§ Exercise
Please give the data again in full, exactly as provided.

§ The data
# # # # #

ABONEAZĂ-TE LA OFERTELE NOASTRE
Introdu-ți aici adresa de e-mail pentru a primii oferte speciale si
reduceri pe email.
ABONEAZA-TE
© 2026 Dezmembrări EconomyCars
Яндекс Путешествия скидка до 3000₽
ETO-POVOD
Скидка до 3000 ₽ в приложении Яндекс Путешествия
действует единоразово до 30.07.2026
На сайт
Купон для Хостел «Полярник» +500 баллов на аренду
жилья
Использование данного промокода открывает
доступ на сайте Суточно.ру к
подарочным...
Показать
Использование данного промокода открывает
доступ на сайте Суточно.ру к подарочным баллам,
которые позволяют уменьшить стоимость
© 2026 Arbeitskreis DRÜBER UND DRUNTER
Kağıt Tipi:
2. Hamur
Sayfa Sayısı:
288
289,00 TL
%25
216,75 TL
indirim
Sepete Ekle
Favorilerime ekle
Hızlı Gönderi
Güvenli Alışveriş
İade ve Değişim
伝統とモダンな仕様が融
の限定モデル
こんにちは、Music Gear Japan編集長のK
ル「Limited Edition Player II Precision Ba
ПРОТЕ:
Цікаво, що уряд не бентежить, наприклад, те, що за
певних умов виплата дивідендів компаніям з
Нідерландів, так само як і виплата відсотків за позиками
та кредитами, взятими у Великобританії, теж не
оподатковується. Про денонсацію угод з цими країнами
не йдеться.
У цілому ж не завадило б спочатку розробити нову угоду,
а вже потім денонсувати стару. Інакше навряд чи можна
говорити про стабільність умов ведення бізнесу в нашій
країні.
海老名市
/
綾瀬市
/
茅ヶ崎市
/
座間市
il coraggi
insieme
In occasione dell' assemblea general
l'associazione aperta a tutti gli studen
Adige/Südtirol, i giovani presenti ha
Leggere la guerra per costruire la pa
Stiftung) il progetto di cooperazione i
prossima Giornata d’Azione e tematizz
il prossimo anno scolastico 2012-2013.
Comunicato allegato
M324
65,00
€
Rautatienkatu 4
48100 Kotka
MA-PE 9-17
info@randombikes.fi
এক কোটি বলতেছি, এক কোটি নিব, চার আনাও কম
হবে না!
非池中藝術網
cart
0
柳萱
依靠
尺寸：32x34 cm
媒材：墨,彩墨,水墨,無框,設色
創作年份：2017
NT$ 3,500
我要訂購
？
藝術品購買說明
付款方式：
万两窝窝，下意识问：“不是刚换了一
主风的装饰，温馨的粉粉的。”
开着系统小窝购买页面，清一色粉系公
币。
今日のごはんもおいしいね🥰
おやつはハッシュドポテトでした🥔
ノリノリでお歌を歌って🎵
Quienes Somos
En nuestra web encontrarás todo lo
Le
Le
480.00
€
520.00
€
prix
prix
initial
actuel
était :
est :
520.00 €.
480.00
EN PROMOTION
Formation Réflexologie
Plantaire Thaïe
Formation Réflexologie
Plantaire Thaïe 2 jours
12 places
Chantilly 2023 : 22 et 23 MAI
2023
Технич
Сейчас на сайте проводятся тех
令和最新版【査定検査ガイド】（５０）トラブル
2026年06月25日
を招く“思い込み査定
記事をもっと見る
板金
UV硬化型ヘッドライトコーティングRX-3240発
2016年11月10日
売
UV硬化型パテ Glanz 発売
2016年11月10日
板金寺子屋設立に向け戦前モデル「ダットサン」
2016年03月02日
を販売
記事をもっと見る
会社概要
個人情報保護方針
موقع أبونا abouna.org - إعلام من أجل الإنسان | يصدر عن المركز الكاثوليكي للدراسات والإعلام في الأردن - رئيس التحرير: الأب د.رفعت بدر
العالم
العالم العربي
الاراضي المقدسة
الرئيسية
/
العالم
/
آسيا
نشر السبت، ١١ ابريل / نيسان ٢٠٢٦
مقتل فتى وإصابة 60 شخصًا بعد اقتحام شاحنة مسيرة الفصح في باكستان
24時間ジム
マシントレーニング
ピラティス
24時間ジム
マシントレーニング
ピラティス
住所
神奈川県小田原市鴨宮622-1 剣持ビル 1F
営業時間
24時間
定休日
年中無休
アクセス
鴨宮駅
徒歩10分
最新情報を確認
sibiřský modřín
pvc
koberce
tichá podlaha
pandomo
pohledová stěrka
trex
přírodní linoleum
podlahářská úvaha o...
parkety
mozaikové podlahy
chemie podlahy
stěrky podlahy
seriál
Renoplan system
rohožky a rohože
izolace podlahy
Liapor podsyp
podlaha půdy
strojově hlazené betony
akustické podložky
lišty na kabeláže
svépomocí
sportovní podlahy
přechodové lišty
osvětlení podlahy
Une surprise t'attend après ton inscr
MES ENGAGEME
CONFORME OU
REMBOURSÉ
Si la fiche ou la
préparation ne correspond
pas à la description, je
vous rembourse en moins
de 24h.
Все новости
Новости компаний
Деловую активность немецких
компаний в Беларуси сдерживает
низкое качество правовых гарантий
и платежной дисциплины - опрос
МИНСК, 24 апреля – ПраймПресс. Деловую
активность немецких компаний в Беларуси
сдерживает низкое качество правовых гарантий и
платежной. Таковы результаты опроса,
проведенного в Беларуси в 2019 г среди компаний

# # # # #

§ Answer to this problem
ABONEAZĂ-TE LA OFERTELE NOASTRE
Introdu-ți aici adresa de e-mail pentru a primii oferte speciale si
reduceri pe email.
ABONEAZA-TE
© 2026 Dezmembrări EconomyCars
Яндекс Путешествия скидка до 3000₽
ETO-POVOD
Скидка до 3000 ₽ в приложении Яндекс Путешествия
действует единоразово до 30.07.2026
На сайт
Купон для Хостел «Полярник» +500 баллов на аренду
жилья
Использование данного промокода открывает
доступ на сайте Суточно.ру к
подарочным...
Показать
Использование данного промокода открывает
доступ на сайте Суточно.ру к подарочным баллам,
которые позволяют уменьшить стоимость
© 2026 Arbeitskreis DRÜBER UND DRUNTER
Kağıt Tipi:
2. Hamur
Sayfa Sayısı:
288
289,00 TL
%25
216,75 TL
indirim
Sepete Ekle
Favorilerime ekle
Hızlı Gönderi
Güvenli Alışveriş
İade ve Değişim
伝統とモダンな仕様が融
の限定モデル
こんにちは、Music Gear Japan編集長のK
ル「Limited Edition Player II Precision Ba
ПРОТЕ:
Цікаво, що уряд не бентежить, наприклад, те, що за
певних умов виплата дивідендів компаніям з
Нідерландів, так само як і виплата відсотків за позиками
та кредитами, взятими у Великобританії, теж не
оподатковується. Про денонсацію угод з цими країнами
не йдеться.
У цілому ж не завадило б спочатку розробити нову угоду,
а вже потім денонсувати стару. Інакше навряд чи можна
говорити про стабільність умов ведення бізнесу в нашій
країні.
海老名市
/
綾瀬市
/
茅ヶ崎市
/
座間市
il coraggi
insieme
In occasione dell' assemblea general
l'associazione aperta a tutti gli studen
Adige/Südtirol, i giovani presenti ha
Leggere la guerra per costruire la pa
Stiftung) il progetto di cooperazione i
prossima Giornata d’Azione e tematizz
il prossimo anno scolastico 2012-2013.
Comunicato allegato
M324
65,00
€
Rautatienkatu 4
48100 Kotka
MA-PE 9-17
info@randombikes.fi
এক কোটি বলতেছি, এক কোটি নিব, চার আনাও কম
হবে না!
非池中藝術網
cart
0
柳萱
依靠
尺寸：32x34 cm
媒材：墨,彩墨,水墨,無框,設色
創作年份：2017
NT$ 3,500
我要訂購
？
藝術品購買說明
付款方式：
万两窝窝，下意识问：“不是刚换了一
主风的装饰，温馨的粉粉的。”
开着系统小窝购买页面，清一色粉系公
币。
今日のごはんもおいしいね🥰
おやつはハッシュドポテトでした🥔
ノリノリでお歌を歌って🎵
Quienes Somos
En nuestra web encontrarás todo lo
Le
Le
480.00
€
520.00
€
prix
prix
initial
actuel
était :
est :
520.00 €.
480.00
EN PROMOTION
Formation Réflexologie
Plantaire Thaïe
Formation Réflexologie
Plantaire Thaïe 2 jours
12 places
Chantilly 2023 : 22 et 23 MAI
2023
Технич
Сейчас на сайте проводятся тех
令和最新版【査定検査ガイド】（５０）トラブル
2026年06月25日
を招く“思い込み査定
記事をもっと見る
板金
UV硬化型ヘッドライトコーティングRX-3240発
2016年11月10日
売
UV硬化型パテ Glanz 発売
2016年11月10日
板金寺子屋設立に向け戦前モデル「ダットサン」
2016年03月02日
を販売
記事をもっと見る
会社概要
個人情報保護方針
موقع أبونا abouna.org - إعلام من أجل الإنسان | يصدر عن المركز الكاثوليكي للدراسات والإعلام في الأردن - رئيس التحرير: الأب د.رفعت بدر
العالم
العالم العربي
الاراضي المقدسة
الرئيسية
/
العالم
/
آسيا
نشر السبت، ١١ ابريل / نيسان ٢٠٢٦
مقتل فتى وإصابة 60 شخصًا بعد اقتحام شاحنة مسيرة الفصح في باكستان
24時間ジム
マシントレーニング
ピラティス
24時間ジム
マシントレーニング
ピラティス
住所
神奈川県小田原市鴨宮622-1 剣持ビル 1F
営業時間
24時間
定休日
年中無休
アクセス
鴨宮駅
徒歩10分
最新情報を確認
sibiřský modřín
pvc
koberce
tichá podlaha
pandomo
pohledová stěrka
trex
přírodní linoleum
podlahářská úvaha o...
parkety
mozaikové podlahy
chemie podlahy
stěrky podlahy
seriál
Renoplan system
rohožky a rohože
izolace podlahy
Liapor podsyp
podlaha půdy
strojově hlazené betony
akustické podložky
lišty na kabeláže
svépomocí
sportovní podlahy
přechodové lišty
osvětlení podlahy
Une surprise t'attend après ton inscr
MES ENGAGEME
CONFORME OU
REMBOURSÉ
Si la fiche ou la
préparation ne correspond
pas à la description, je
vous rembourse en moins
de 24h.
Все новости
Новости компаний
Деловую активность немецких
компаний в Беларуси сдерживает
низкое качество правовых гарантий
и платежной дисциплины - опрос
МИНСК, 24 апреля – ПраймПресс. Деловую
активность немецких компаний в Беларуси
сдерживает низкое качество правовых гарантий и
платежной. Таковы результаты опроса,
проведенного в Беларуси в 2019 г среди компаний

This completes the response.